En inscrivant le pronom neutre dans sa version en ligne, le Robert n’a fait que son travail : rendre compte des usages, estime la linguiste. Cela ne vaut pas une panique ministérielle !
Du Robert, Alain Rey disait qu’il était, «au contraire de l’Académie française, […] un observatoire, pas un conservatoire» (entretien à la Liberté du 4 novembre 2017). S’il était encore en vie, il se réjouirait sans doute de l’entrée du pronom valise «iel» dans la version numérique de son dictionnaire, lerobert.com. Mais il se réjouirait moins de la tempête polémique qui secoue à présent sa maison, et nos médias.

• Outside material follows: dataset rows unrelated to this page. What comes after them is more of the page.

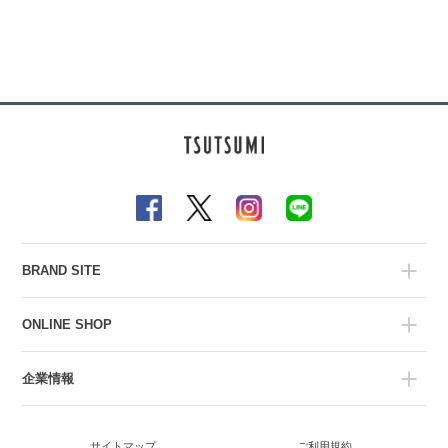
BRAND SITE
ONLINE SHOP
企業情報
サイトマップ
ご利用規約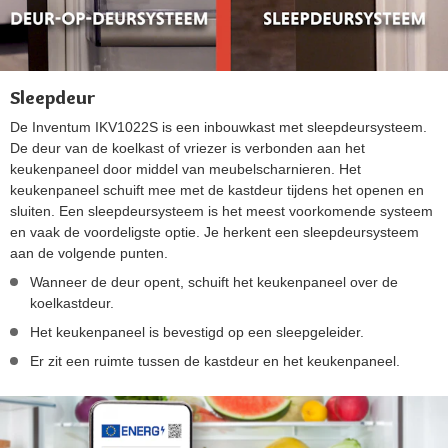
Sleepdeur
De Inventum IKV1022S is een inbouwkast met sleepdeursysteem.
De deur van de koelkast of vriezer is verbonden aan het
keukenpaneel door middel van meubelscharnieren. Het
keukenpaneel schuift mee met de kastdeur tijdens het openen en
sluiten. Een sleepdeursysteem is het meest voorkomende systeem
en vaak de voordeligste optie. Je herkent een sleepdeursysteem
aan de volgende punten.
Wanneer de deur opent, schuift het keukenpaneel over de
koelkastdeur.
Het keukenpaneel is bevestigd op een sleepgeleider.
Er zit een ruimte tussen de kastdeur en het keukenpaneel.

Le Robert est-il en train d’être emporté par une vague de fond idéologique puissante et redoutable, le «wokisme» ? (j’ai rarement vu un mot se vider en si peu de temps de son sens originel, positif, puis, une fois affublé du suffixe -«isme», devenir l’épouvantail préféré de tout un tas de politiques qui ont compris comment faire peur à peu de frais).
La réponse est simple : en fait, le Robert en ligne fait juste son travail. Il observe l’usage. Les usages. Les répertorie. Rend leur sens disponibles à tous. On y apprend par exemple que «pochon» est un sac dans l’ouest de la France. Les usages régionaux sont-ils plus acceptables que les usages militants ? Ils nous plaisent davantage, ils ne nous menacent pas, ils fleurent bon le territoire français et la fierté nationale. Sur le site du Robert, depuis des mois, une des requêtes inabouties les plus fréquentes étaient «iel». Ses lexicographes, dont c’est le métier, se sont donc en toute logique décidés à donner satisfaction à toutes celles et ceux qui avaient besoin, envie de savoir ce que «iel» voulait dire. A quoi diable «iel» pouvait bien servir.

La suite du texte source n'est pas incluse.